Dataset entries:
%%

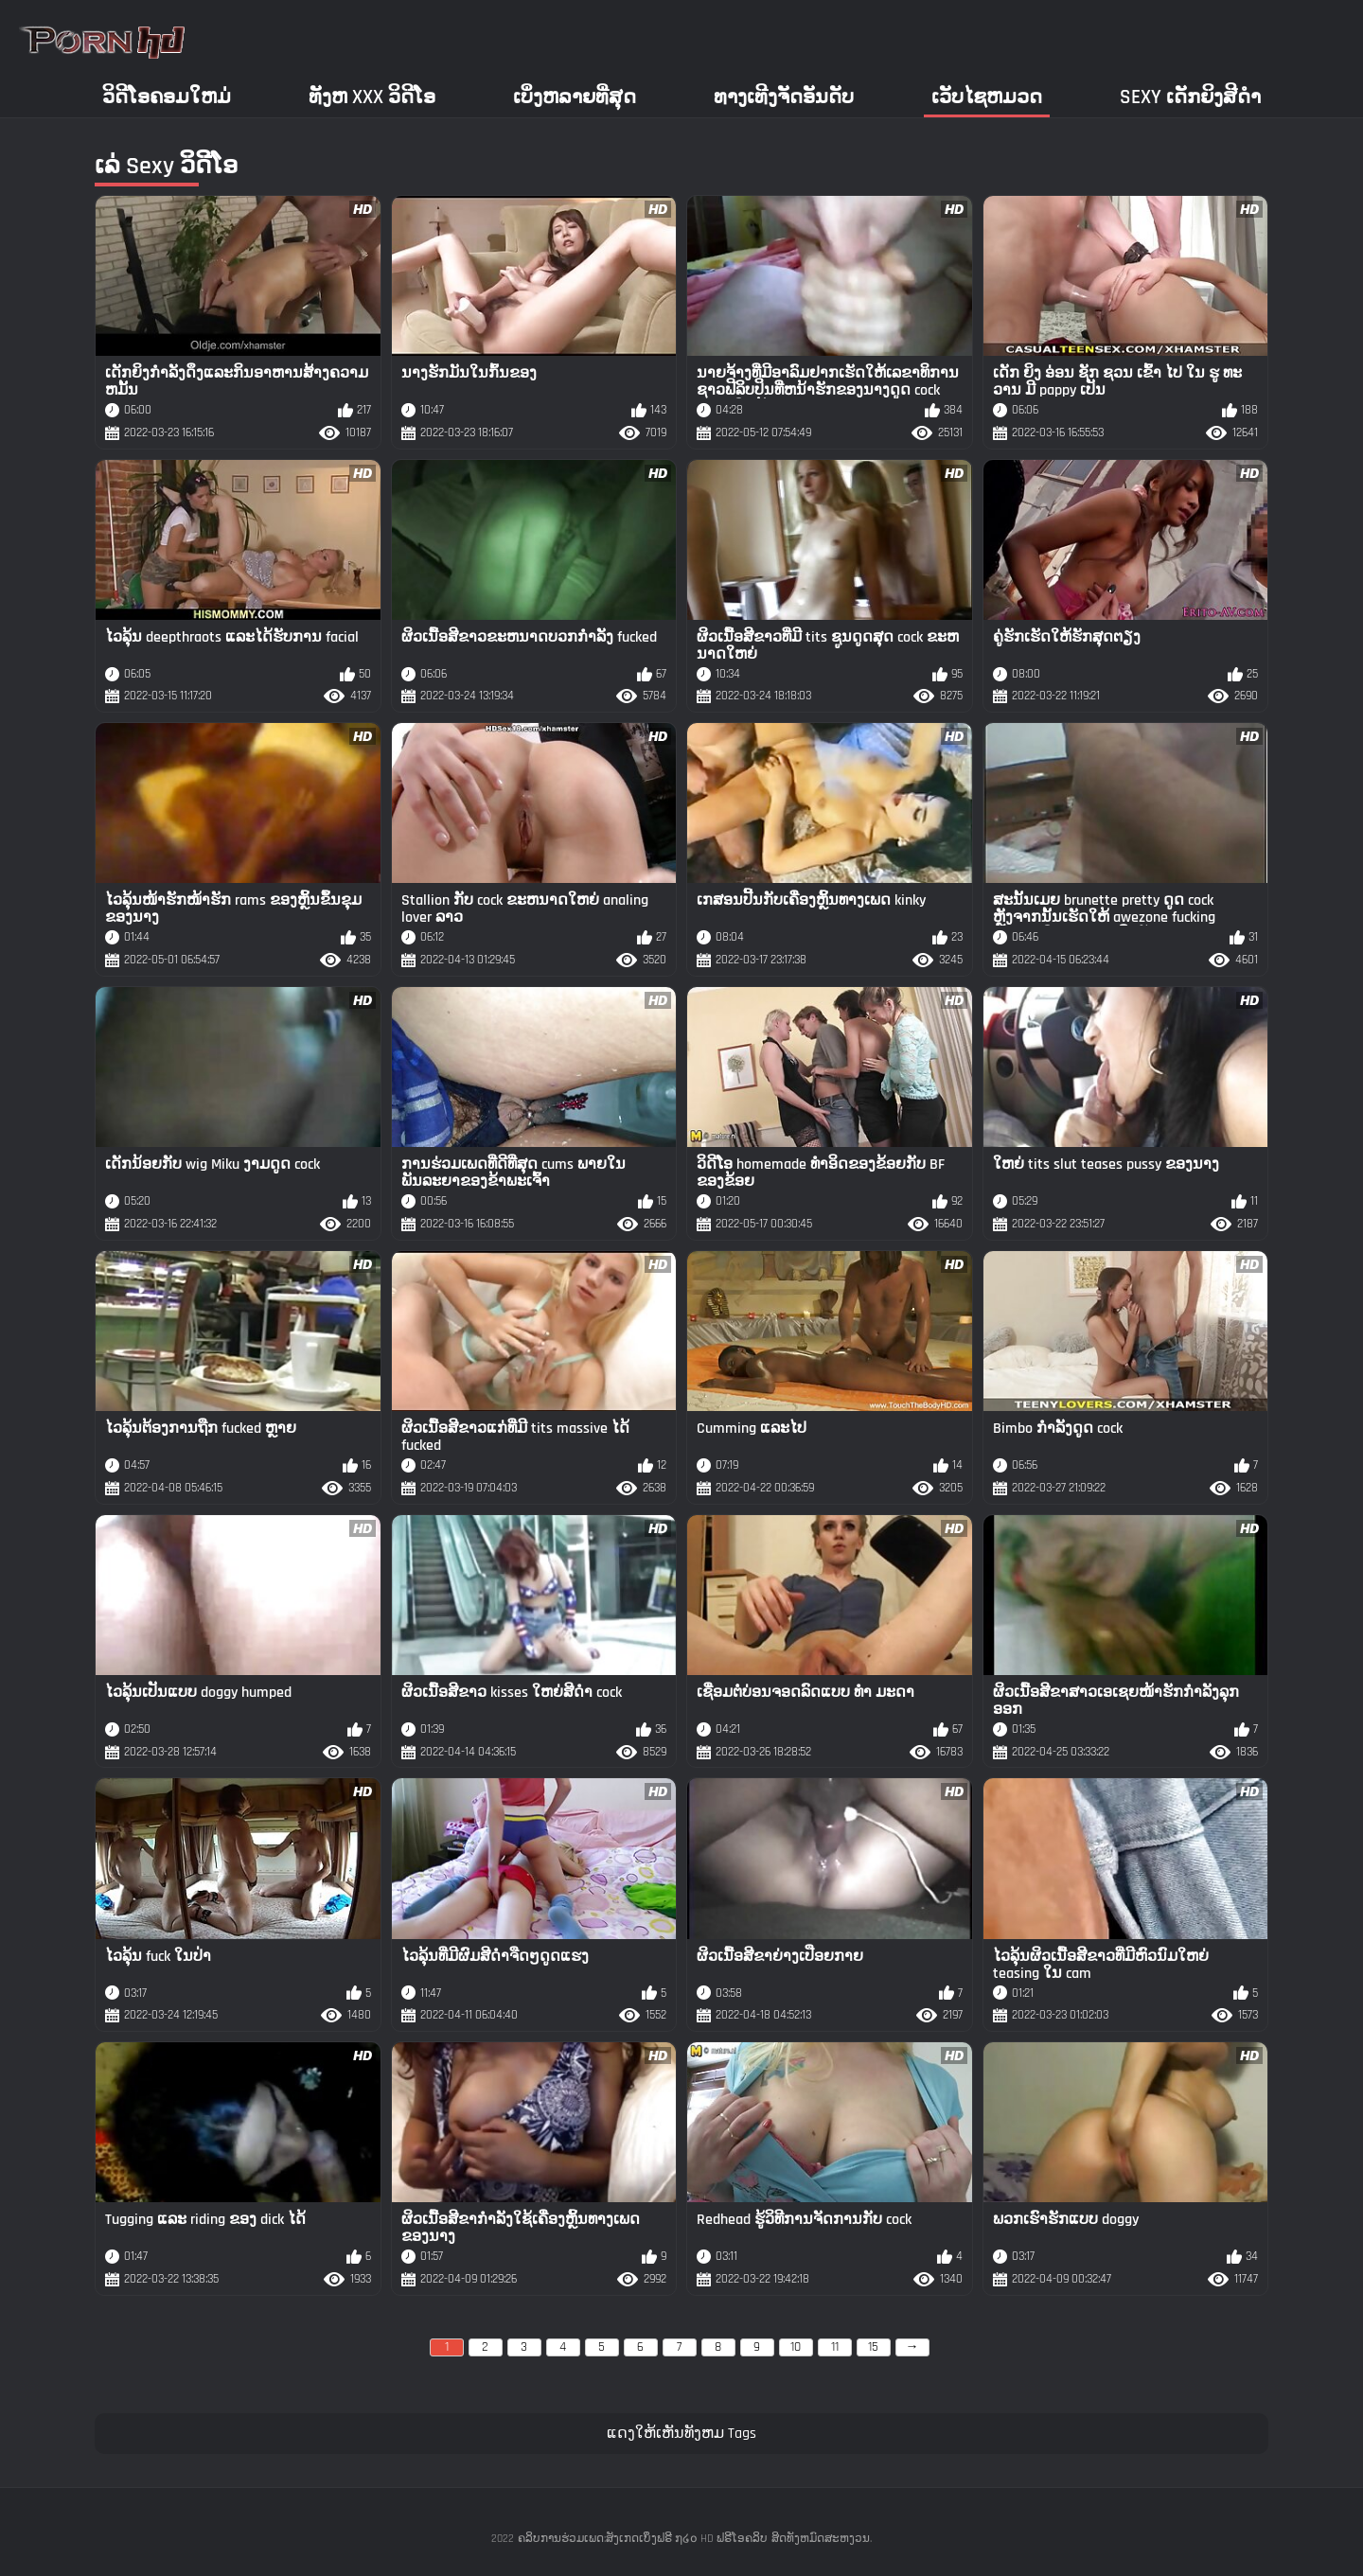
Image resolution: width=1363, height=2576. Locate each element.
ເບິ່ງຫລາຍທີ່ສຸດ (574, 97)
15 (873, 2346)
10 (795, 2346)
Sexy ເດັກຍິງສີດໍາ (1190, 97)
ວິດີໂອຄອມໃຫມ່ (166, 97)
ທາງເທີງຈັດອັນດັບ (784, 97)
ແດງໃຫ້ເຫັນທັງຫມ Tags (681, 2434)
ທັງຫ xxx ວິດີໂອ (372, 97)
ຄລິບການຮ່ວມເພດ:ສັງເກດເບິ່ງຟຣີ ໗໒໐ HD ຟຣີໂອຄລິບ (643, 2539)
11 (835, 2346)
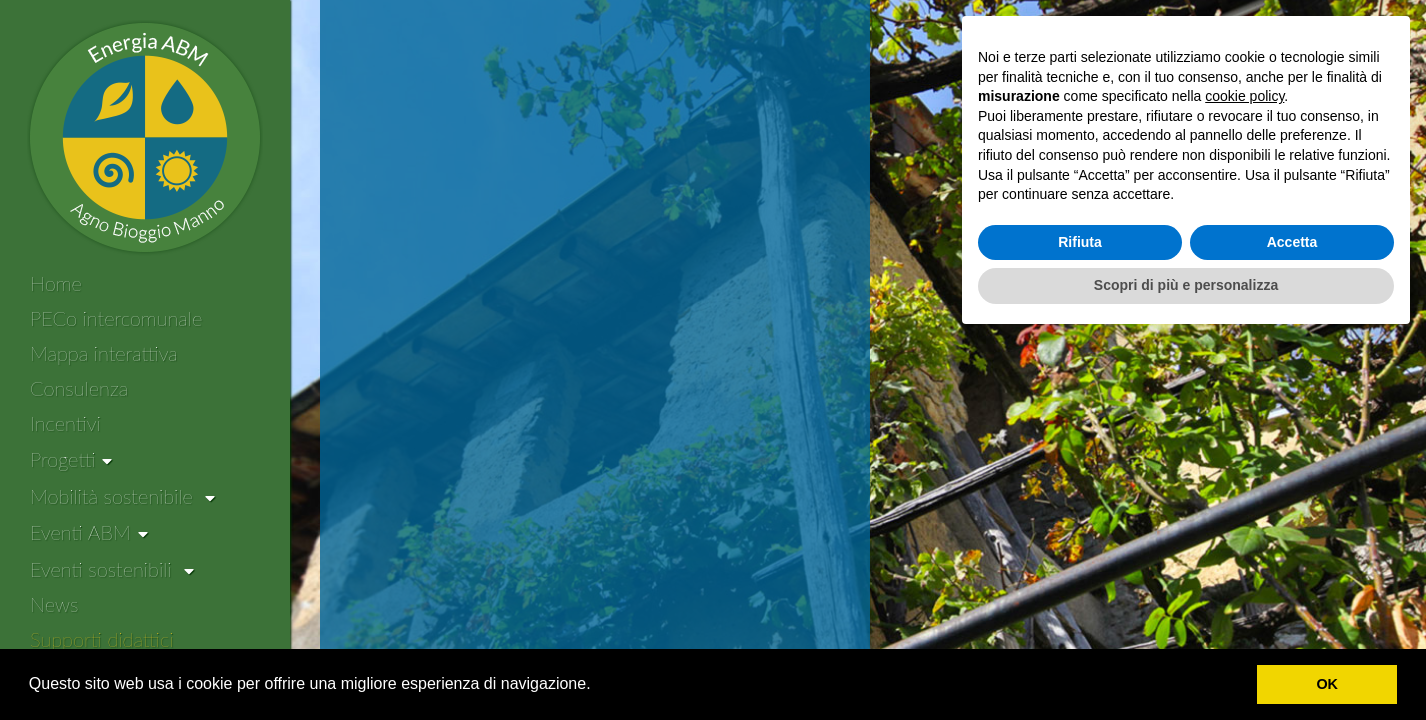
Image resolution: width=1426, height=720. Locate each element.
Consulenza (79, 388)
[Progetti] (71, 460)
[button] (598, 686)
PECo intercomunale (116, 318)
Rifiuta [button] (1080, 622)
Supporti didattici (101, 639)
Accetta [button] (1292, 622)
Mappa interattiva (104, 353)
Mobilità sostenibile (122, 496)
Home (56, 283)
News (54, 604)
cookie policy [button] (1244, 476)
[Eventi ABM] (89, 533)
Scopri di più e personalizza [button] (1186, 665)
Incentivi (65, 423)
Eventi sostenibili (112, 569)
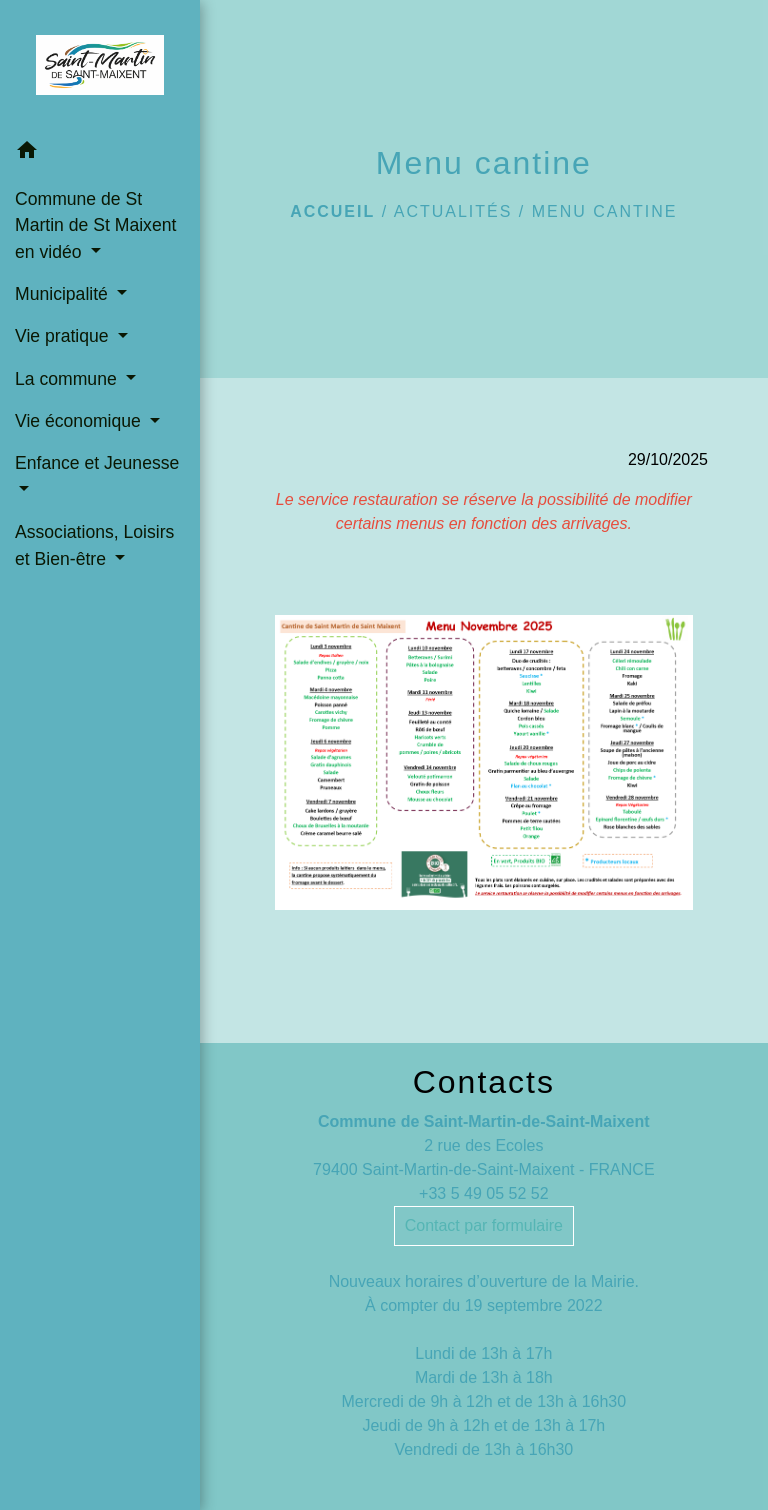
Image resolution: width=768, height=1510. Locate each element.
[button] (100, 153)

%%

▶ **Exercise brief**
Exact output of each line above is wanted, without the pictures.

▶ **Solution**
Image resolution: width=1363, height=2576. Locate each element.
ເບິ່ງຫລາຍທີ່ສຸດ (574, 97)
15 (873, 2346)
10 (795, 2346)
Sexy ເດັກຍິງສີດໍາ (1190, 97)
ວິດີໂອຄອມໃຫມ່ (166, 97)
ທາງເທີງຈັດອັນດັບ (784, 97)
ແດງໃຫ້ເຫັນທັງຫມ Tags (681, 2434)
ທັງຫ xxx ວິດີໂອ (372, 97)
ຄລິບການຮ່ວມເພດ:ສັງເກດເບິ່ງຟຣີ ໗໒໐ HD ຟຣີໂອຄລິບ (643, 2539)
11 (835, 2346)
Image resolution: width=1426, height=720. Locate each element.
Consulenza (79, 388)
[Progetti] (71, 460)
[button] (598, 686)
PECo intercomunale (116, 318)
Rifiuta [button] (1080, 622)
Supporti didattici (101, 639)
Accetta [button] (1292, 622)
Mappa interattiva (104, 353)
Mobilità sostenibile (122, 496)
Home (56, 283)
News (54, 604)
cookie policy [button] (1244, 476)
[Eventi ABM] (89, 533)
Scopri di più e personalizza [button] (1186, 665)
Incentivi (65, 423)
Eventi sostenibili (112, 569)
Image resolution: width=768, height=1510. Locate each element.
[button] (100, 153)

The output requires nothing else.